ANNAPOLIS – Annapolis Mayor Joshua J. Cohen announced on Tuesday that the City Council had passed Ordinance 27-13, adopting an erosion and sediment control ordinance that meets the State’s sediment control laws and regulations.
“These new controls go above and beyond what is required, and I commend our City Council and professional staff for their commitment to restoring the waterways and our 17 miles of shoreline,” Cohen said. “The water, and our connection to it, is part of Annapolis’ enduring appeal.”

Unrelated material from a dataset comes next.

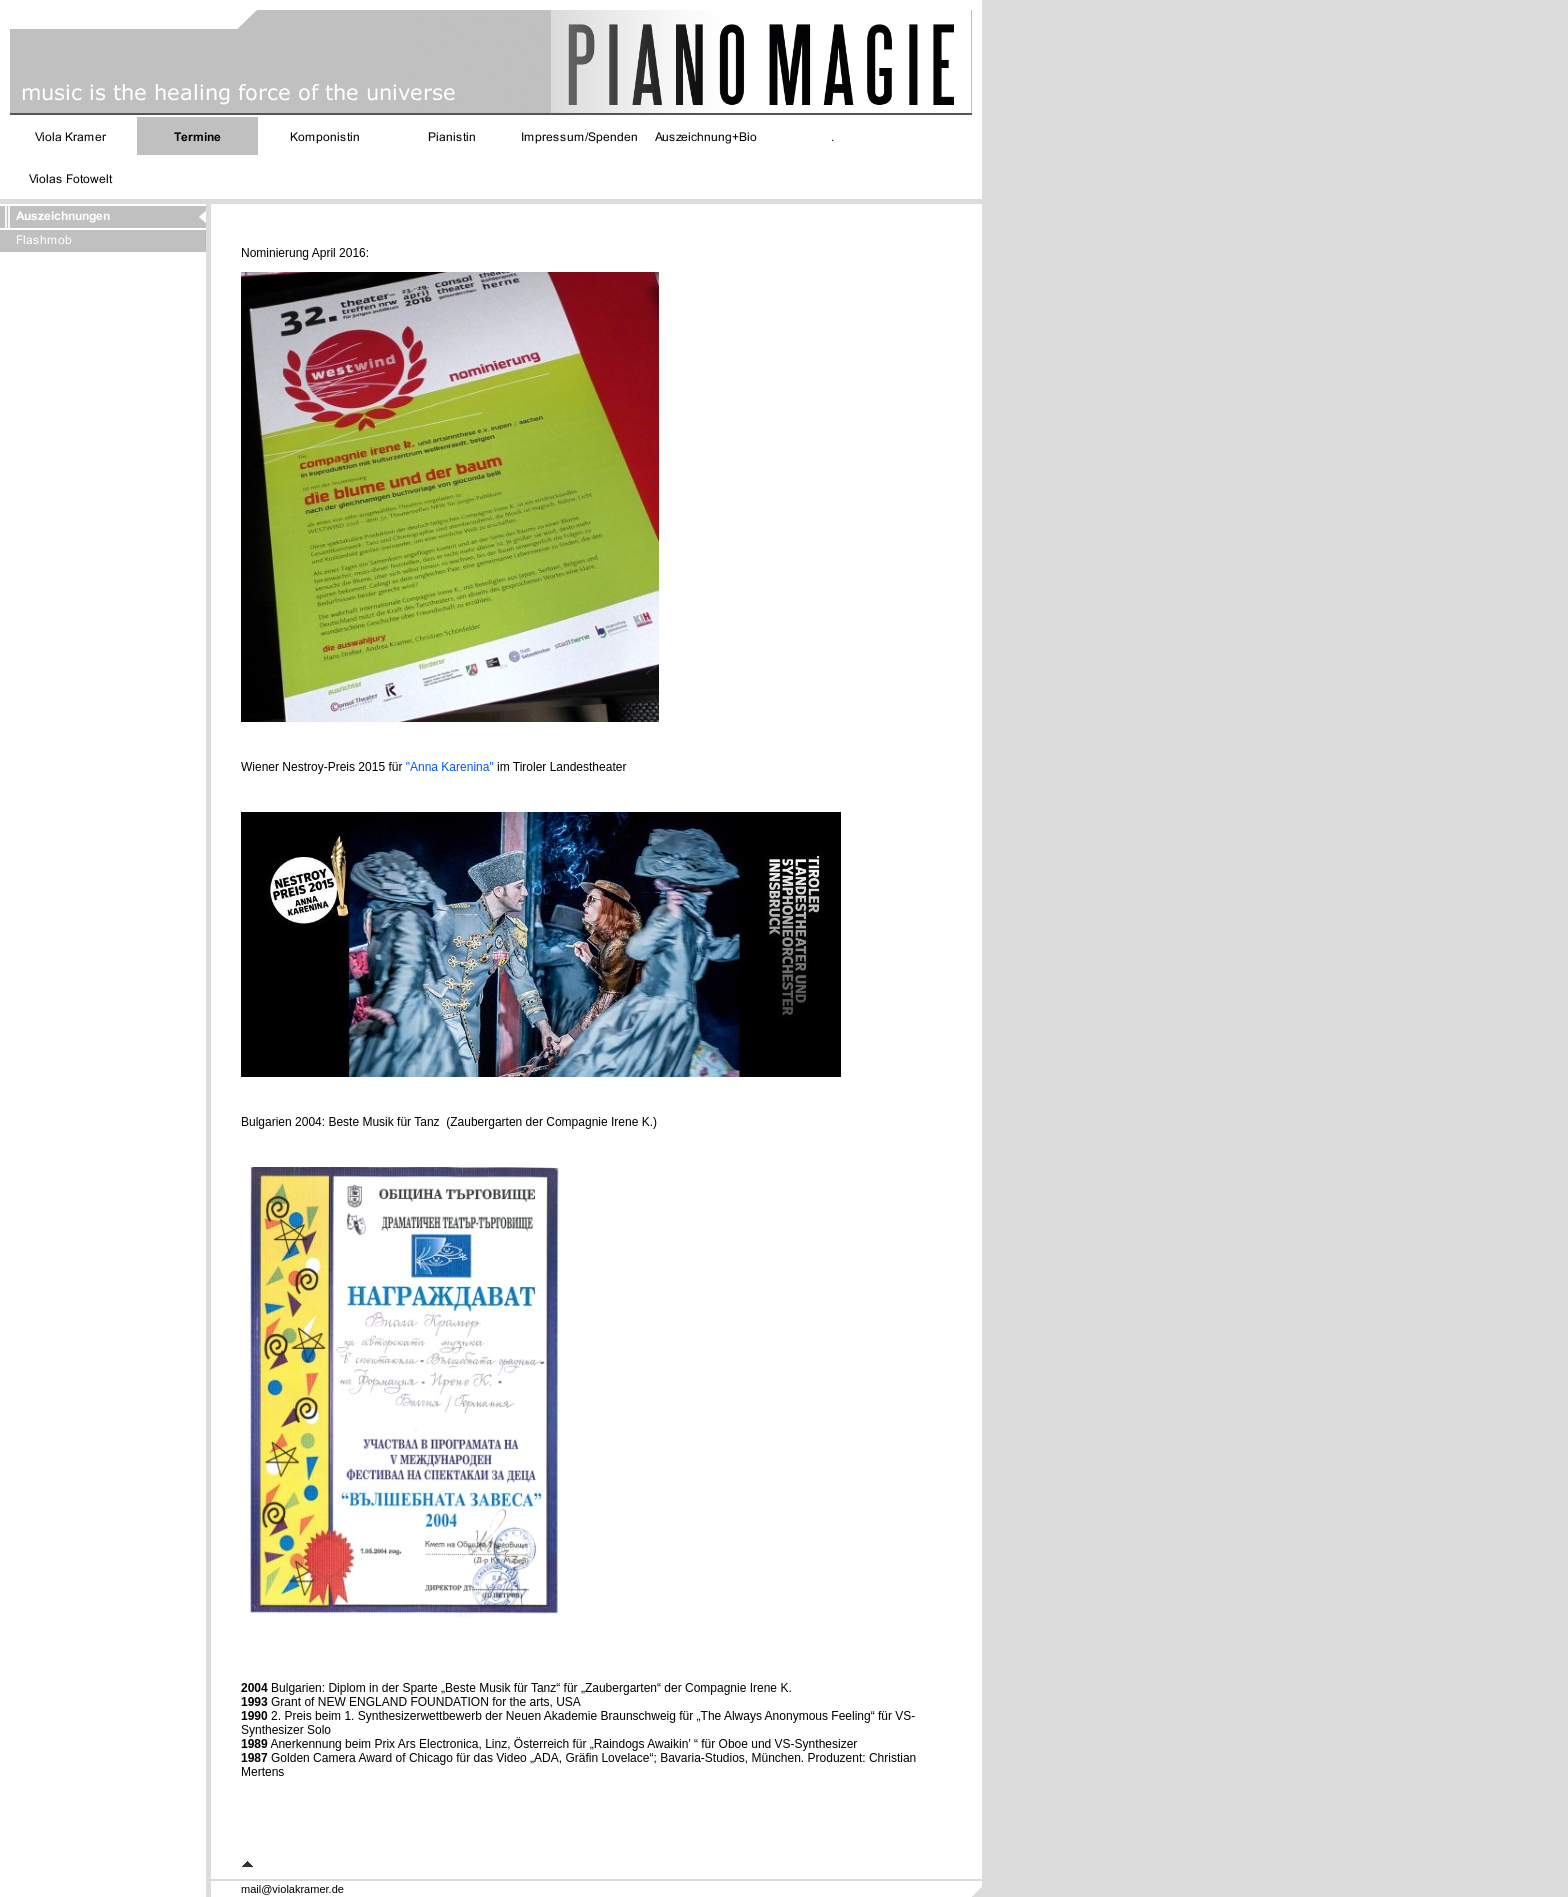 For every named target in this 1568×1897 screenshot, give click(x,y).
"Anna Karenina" (451, 767)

The new standards are a requirement of the Maryland Department of the Environment (MDE). They have given the City of Annapolis sediment and erosion control enforcement authority since 2007. This ordinance represents code updates that MDE requires of communities with delegation authority. State standards include:
- Aligning the sediment and erosion control ordinance with the Stormwater Management Act of 2007, requiring a three step permit approval process (stormwater concept/natural resources inventory, site design review & grading permit)
- Limiting grading to 20 acres at a time
O-27-13 also includes some additional changes requested by the City. Some of those changes include:
- Requiring contractors to provide 24-hour emergency contact for job site emergencies. When there are runoff issues at a job site DNEP needs to have someone responsible for coming out to fix them.
- Blowing leaves and grass are now included in the definition of prohibited discharges.
The Department of Neighborhood and Environmental Programs (DNEP) will be spearheading the implementation of the new standards. “The City Code is one of our most valuable tools to protect the environment,” DNEP Director Maria Broadbent said. “Updates to the code like this one allow us to make sure we have the best enforcement options.”
DNEP approves and issues between 20-25 sediment and erosion grading permits a year in conjunction with the Anne Arundel Soil Conservation District. The City’s Environmental Compliance Inspector enforces the ordinance in the field. All DNEP building and environmental inspectors hold Sediment and Erosion Inspector Certification. There is an on-call rotation to cover environmental emergencies, including major sediment and erosion violations.
Adopting the new standards required repealing and re-enacting a portion of the 2012 Edition of the City of Annapolis City Code. The MDE requirements of this code have been enforced since January 2013.